ACTIVITY
Select from the records below every line that has the word "Home" in it.

Records contained in a dataset
....

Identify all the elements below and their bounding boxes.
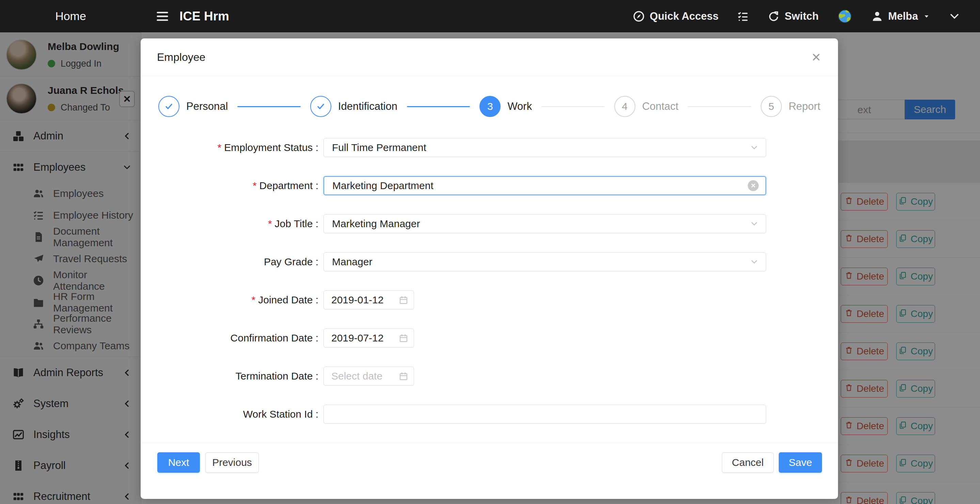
switch-icon (767, 10, 780, 22)
termination-date-date-input[interactable]: Select date (323, 367, 414, 386)
form-row-department: *Department :Marketing Department✕ (141, 176, 838, 195)
required-asterisk: * (253, 180, 257, 192)
employee-modal: Employee PersonalIdentification3Work4Con… (141, 38, 838, 499)
tasks-button[interactable] (737, 10, 749, 22)
employment-status-select[interactable]: Full Time Permanent (323, 138, 766, 157)
modal-title: Employee (157, 51, 811, 63)
select-value: Marketing Department (332, 180, 748, 192)
work-station-id-input[interactable] (323, 405, 766, 424)
department-select[interactable]: Marketing Department✕ (323, 176, 766, 195)
step-label: Contact (642, 100, 679, 113)
select-value: Full Time Permanent (332, 142, 749, 154)
step-report[interactable]: 5Report (761, 96, 820, 117)
field-label: Pay Grade : (141, 256, 318, 268)
calendar-icon (399, 295, 408, 305)
step-label: Identification (338, 100, 398, 113)
step-check-icon (310, 96, 331, 117)
step-identification[interactable]: Identification (310, 96, 398, 117)
step-check-icon (158, 96, 180, 117)
joined-date-date-input[interactable]: 2019-01-12 (323, 290, 414, 309)
step-number: 3 (479, 96, 501, 117)
pay-grade-select[interactable]: Manager (323, 252, 766, 271)
job-title-select[interactable]: Marketing Manager (323, 214, 766, 233)
quick-access-button[interactable]: Quick Access (633, 10, 719, 22)
step-connector (407, 106, 470, 107)
select-value: Manager (332, 256, 749, 268)
step-label: Work (508, 100, 532, 113)
user-icon (871, 10, 883, 22)
chevron-down-icon (749, 257, 759, 266)
form-row-termination-date: Termination Date :Select date (141, 367, 838, 386)
chevron-down-icon (749, 143, 759, 152)
form-row-joined-date: *Joined Date :2019-01-12 (141, 290, 838, 309)
task-list-icon (737, 10, 749, 22)
clear-icon[interactable]: ✕ (748, 180, 759, 191)
step-connector (541, 106, 605, 107)
form-row-job-title: *Job Title :Marketing Manager (141, 214, 838, 233)
step-work[interactable]: 3Work (479, 96, 532, 117)
calendar-icon (399, 371, 408, 381)
close-icon[interactable] (811, 52, 822, 63)
step-number: 5 (761, 96, 782, 117)
step-personal[interactable]: Personal (158, 96, 228, 117)
field-label: *Employment Status : (141, 142, 318, 154)
user-menu[interactable]: Melba (871, 10, 930, 22)
step-label: Personal (186, 100, 228, 113)
date-value: 2019-07-12 (331, 332, 399, 344)
language-button[interactable] (837, 8, 853, 24)
topbar: Home ICE Hrm Quick Access Switch Melba (0, 0, 980, 32)
required-asterisk: * (218, 142, 222, 154)
work-form: *Employment Status :Full Time Permanent*… (141, 138, 838, 424)
save-button[interactable]: Save (779, 452, 822, 473)
field-label: Confirmation Date : (141, 332, 318, 344)
field-label: *Job Title : (141, 218, 318, 230)
chevron-down-icon (749, 219, 759, 228)
confirmation-date-date-input[interactable]: 2019-07-12 (323, 328, 414, 347)
previous-button[interactable]: Previous (205, 452, 259, 473)
form-row-employment-status: *Employment Status :Full Time Permanent (141, 138, 838, 157)
calendar-icon (399, 333, 408, 343)
date-placeholder: Select date (331, 370, 399, 382)
step-contact[interactable]: 4Contact (614, 96, 679, 117)
compass-icon (633, 10, 645, 22)
step-number: 4 (614, 96, 635, 117)
step-connector (688, 106, 751, 107)
hamburger-menu-icon[interactable] (156, 10, 169, 23)
chevron-down-icon (949, 11, 960, 22)
select-value: Marketing Manager (332, 218, 749, 230)
collapse-header-button[interactable] (949, 11, 960, 22)
app-brand[interactable]: ICE Hrm (180, 9, 229, 24)
field-label: *Joined Date : (141, 294, 318, 306)
field-label: Work Station Id : (141, 409, 318, 420)
switch-button[interactable]: Switch (767, 10, 819, 22)
date-value: 2019-01-12 (331, 294, 399, 306)
step-connector (237, 106, 300, 107)
field-label: *Department : (141, 180, 318, 192)
form-row-confirmation-date: Confirmation Date :2019-07-12 (141, 328, 838, 347)
required-asterisk: * (268, 218, 272, 230)
globe-language-icon (837, 8, 853, 24)
required-asterisk: * (251, 294, 256, 306)
form-row-work-station-id: Work Station Id : (141, 405, 838, 424)
step-label: Report (789, 100, 820, 113)
cancel-button[interactable]: Cancel (722, 452, 774, 473)
home-link[interactable]: Home (0, 10, 141, 23)
wizard-steps: PersonalIdentification3Work4Contact5Repo… (158, 96, 820, 117)
form-row-pay-grade: Pay Grade :Manager (141, 252, 838, 271)
field-label: Termination Date : (141, 370, 318, 382)
next-button[interactable]: Next (158, 452, 200, 473)
caret-down-icon (923, 13, 930, 20)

....

WRITTEN REPLY
topbar: Home ICE Hrm Quick Access Switch Melba (0, 0, 980, 32)
home-link[interactable]: Home (0, 10, 141, 23)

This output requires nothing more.